-- Data supplied follows --

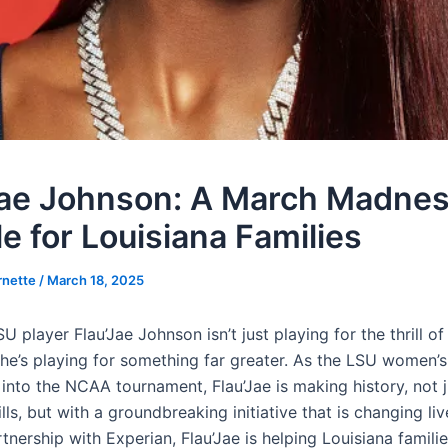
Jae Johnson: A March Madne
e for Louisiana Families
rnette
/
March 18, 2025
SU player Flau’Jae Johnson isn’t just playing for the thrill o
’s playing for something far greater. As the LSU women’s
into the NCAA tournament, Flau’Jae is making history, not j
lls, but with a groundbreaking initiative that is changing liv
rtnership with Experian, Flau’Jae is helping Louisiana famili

-- Data supplied concluded --
-- Data supplied follows --

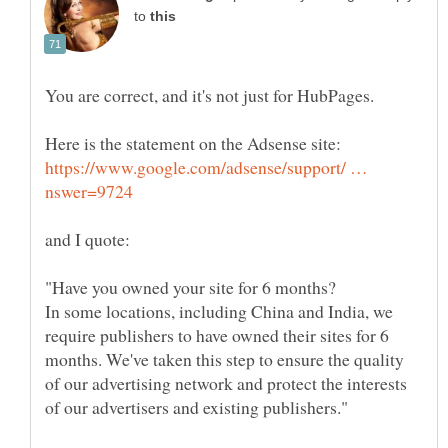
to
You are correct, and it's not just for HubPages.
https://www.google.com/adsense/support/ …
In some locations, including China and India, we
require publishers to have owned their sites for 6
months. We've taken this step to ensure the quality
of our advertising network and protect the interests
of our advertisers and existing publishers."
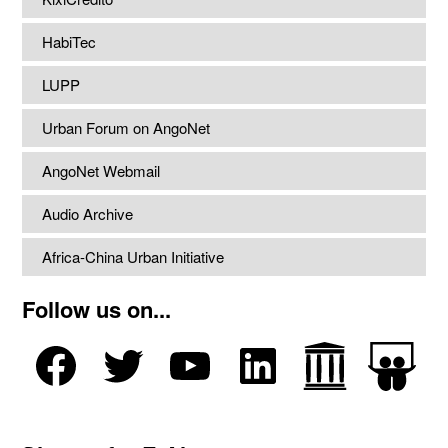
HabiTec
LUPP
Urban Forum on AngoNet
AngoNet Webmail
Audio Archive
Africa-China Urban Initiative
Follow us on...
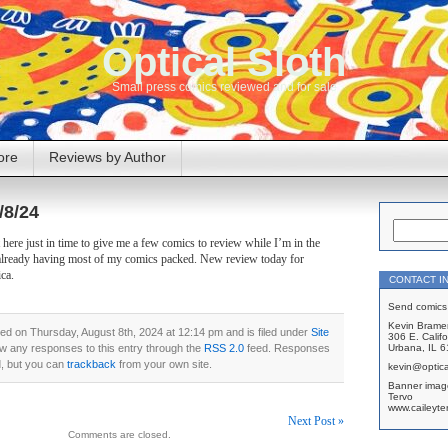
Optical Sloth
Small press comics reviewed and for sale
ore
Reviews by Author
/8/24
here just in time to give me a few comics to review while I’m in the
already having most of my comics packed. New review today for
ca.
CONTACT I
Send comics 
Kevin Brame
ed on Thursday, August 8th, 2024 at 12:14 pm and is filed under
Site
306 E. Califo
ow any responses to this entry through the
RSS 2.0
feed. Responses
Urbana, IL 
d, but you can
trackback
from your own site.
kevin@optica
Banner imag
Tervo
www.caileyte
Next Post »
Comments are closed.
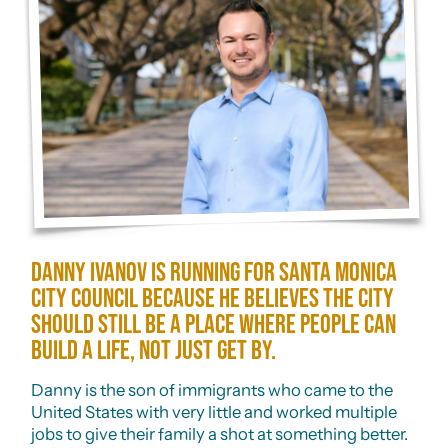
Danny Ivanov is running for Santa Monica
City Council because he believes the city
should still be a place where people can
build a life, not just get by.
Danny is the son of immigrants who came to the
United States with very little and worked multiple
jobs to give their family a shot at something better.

-- Data supplied concluded --

Output only an exact transcription of the lines above from the one with "Jae Johnson: A March Madne" up to and including the one with "lls, but with".

▸ **Solution for this problem**:
Jae Johnson: A March Madne
e for Louisiana Families
rnette
/
March 18, 2025
SU player Flau’Jae Johnson isn’t just playing for the thrill o
’s playing for something far greater. As the LSU women’s
into the NCAA tournament, Flau’Jae is making history, not j
lls, but with a groundbreaking initiative that is changing liv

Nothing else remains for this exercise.